The inflammation associated with PIOL may initially respond to steroid treatment because the majority of vitreous cells are “reactive” lymphocytes. Eventually, the disease will recur and progress despite steroids. To confirm the clinical suspicion of PIOL, you must obtain ocular fluid (preferably a vitreous biopsy via tap or vitrectomy) or a chorioretinal biopsy for examination by an experienced cytopathologist. Careful handling of the specimen is crucial in order to obtain accurate results from immunohistochemical and flow cytometric studies. Testing for cytokines interleukin (IL)-10 and IL-6 as well as for immunoglobulin heavy chain (IgH) gene rearrangements can be very informative, enabling earlier diagnosis and hence earlier implementation of effective therapy. B cells secrete high levels of IL-10, whereas IL-6 is higher in uveitis. Because the majority of intraocular lymphomas are B cell-derived, a ratio of IL-10:IL-6 greater than 1.0 is highly suggestive of PIOL.2 PCR with primers aimed at searching for IgH gene rearrangements performed on cells from the vitreous can determine if they share a common IgH gene rearrangement, thus confirming their monoclonality (another feature of lymphoma).2 You may need multiple vitreous biopsies in order to isolate malignant cells because they can be low in number and very sensitive to steroid therapy or sample mishandling.4 If the patient has not been previously diagnosed with PCNSL, he or she should also have a complete neurological exam, magnetic resonance imaging (MRI) of the brain and spine, and a lumbar puncture to obtain cerebrospinal fluid (CSF) for cytology. If the CSF shows malignant cells unequivocally, we don’t pursue vitrectomy for diagnosis (Figure 46-5).2
Figure 46-5. Vitreous biopsy from a patient with PIOL. The lymphoma cells are large with scant basophilic cytoplasm, large, multi-lobulated nuclei, and prominent nucleoli (Giemsa). (Reprinted with permission from Sen HN, Bodaghi B, Hoang PL, Nussenblatt R. Primary intraocular lymphoma: diagnosis and differential diagnosis. Ocul Immunol Inflamm. 2009;17:133-141.)
High-dose methotrexate is the most effective treatment for PCNSL/PIOL but it is not curative. Adjunct treatments include anti-B cell therapy (rituximab, trade name Rituxan) or radiotherapy, which has the downside of severe neurologic side effects especially in patients older than 60 years of age. Even with treatment, the median survival ranges from 2 to 4 years. Patients require close monitoring with regular eye exams and MRI/light perception. Isolated ocular recurrences can be treated with an intravitreal injection of methotrexate (400 mcg/0.1 mL) and/or Rituximab (1 mg/0.1 mL). Although this does not treat or prevent CNS recurrence, in some cases, it is preferred over systemic treatment to avoid the side effects of chemotherapy or radiotherapy.

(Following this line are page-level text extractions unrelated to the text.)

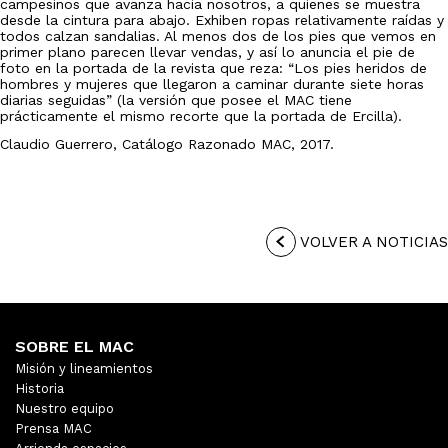
campesinos que avanza hacia nosotros, a quienes se muestra
desde la cintura para abajo. Exhiben ropas relativamente raídas y
todos calzan sandalias. Al menos dos de los pies que vemos en
primer plano parecen llevar vendas, y así lo anuncia el pie de
foto en la portada de la revista que reza: “Los pies heridos de
hombres y mujeres que llegaron a caminar durante siete horas
diarias seguidas” (la versión que posee el MAC tiene
prácticamente el mismo recorte que la portada de Ercilla).
Claudio Guerrero, Catálogo Razonado MAC, 2017.
VOLVER A NOTICIAS
SOBRE EL MAC
Misión y lineamientos
Historia
Nuestro equipo
Prensa MAC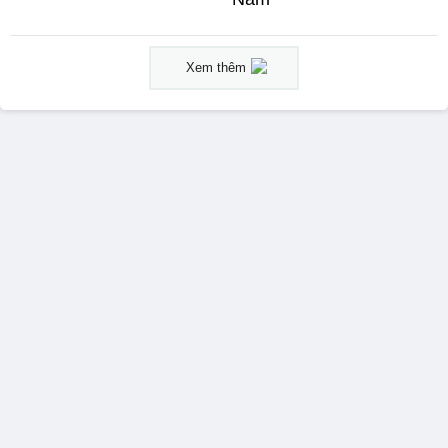
Xem thêm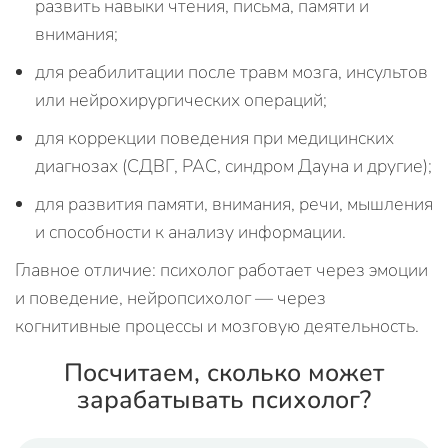
развить навыки чтения, письма, памяти и
внимания;
для реабилитации после травм мозга, инсультов
или нейрохирургических операций;
для коррекции поведения при медицинских
диагнозах (СДВГ, РАС, синдром Дауна и другие);
для развития памяти, внимания, речи, мышления
и способности к анализу информации.
Главное отличие: психолог работает через эмоции
и поведение, нейропсихолог — через
когнитивные процессы и мозговую деятельность.
Посчитаем, сколько может
зарабатывать психолог?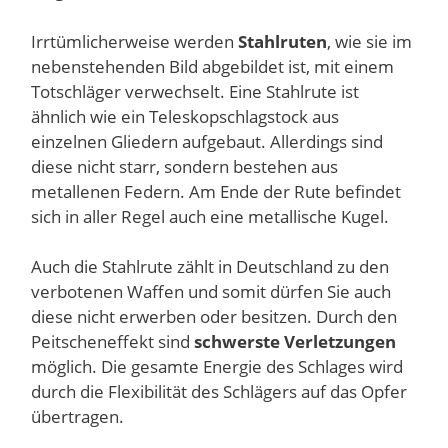
Irrtümlicherweise werden
Stahlruten
, wie sie im
nebenstehenden Bild abgebildet ist, mit einem
Totschläger verwechselt. Eine Stahlrute ist
ähnlich wie ein Teleskopschlagstock aus
einzelnen Gliedern aufgebaut. Allerdings sind
diese nicht starr, sondern bestehen aus
metallenen Federn. Am Ende der Rute befindet
sich in aller Regel auch eine metallische Kugel.
Auch die Stahlrute zählt in Deutschland zu den
verbotenen Waffen und somit dürfen Sie auch
diese nicht erwerben oder besitzen. Durch den
Peitscheneffekt sind
schwerste Verletzungen
möglich. Die gesamte Energie des Schlages wird
durch die Flexibilität des Schlägers auf das Opfer
übertragen.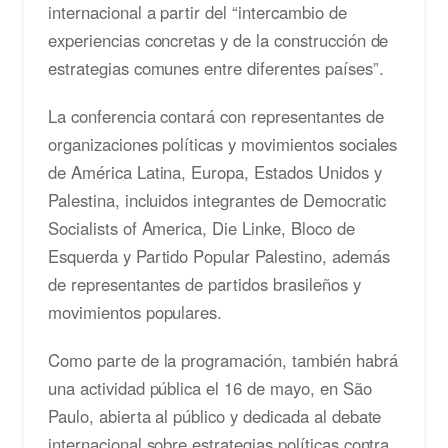
internacional a partir del “intercambio de
experiencias concretas y de la construcción de
estrategias comunes entre diferentes países”.
La conferencia contará con representantes de
organizaciones políticas y movimientos sociales
de América Latina, Europa, Estados Unidos y
Palestina, incluidos integrantes de Democratic
Socialists of America, Die Linke, Bloco de
Esquerda y Partido Popular Palestino, además
de representantes de partidos brasileños y
movimientos populares.
Como parte de la programación, también habrá
una actividad pública el 16 de mayo, en São
Paulo, abierta al público y dedicada al debate
internacional sobre estrategias políticas contra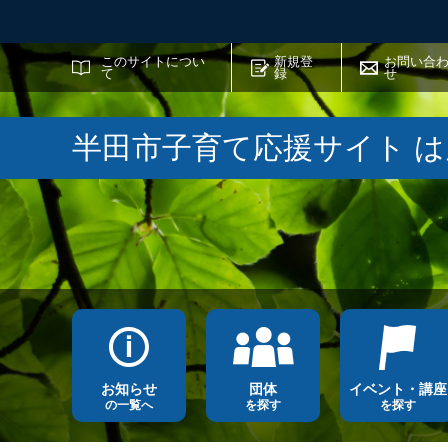
サイト内検索
このサイトについ
新規登
お問い合
て
録
せ
半田市子育て応援サイト 
お知らせ
団体
イベント・講座
の一覧へ
を探す
を探す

Intraocular lymphoma is classified as one of the masquerade syndromes due to its similarity to chronic posterior uveitis. In general, keep PIOL in mind in an elderly or immunocompromised patient with steroid-resistant chronic posterior uveitis, and consider further investigations for intraocular lymphoma.
1. Mochizuki M, Singh AD. Epidemiology and clinical features of intraocular lymphoma. Ocul Immunol Inflamm. 2009;17:69-72.
2. Sen HN, Bodaghi B, Hoang PL, Nussenblatt R. Primary intraocular lymphoma: diagnosis and differential diagnosis. Ocul Immunol Inflamm. 2009;17:133-141.
3. Choi JY, Kafkala C, Foster CS. Primary intraocular lymphoma: a review. Semin Ophthalmol. 2006;21:125-133.
4. Coupland SE, Chan CC, Smith J. Pathophysiology of retinal lymphoma. Ocul Immunol Inflamm. 2009;17:227-237.
The opinions expressed in this chapter are those solely of the authors and do not represent the views or official policies of the National Eye Institute or the United States National Institutes of Health.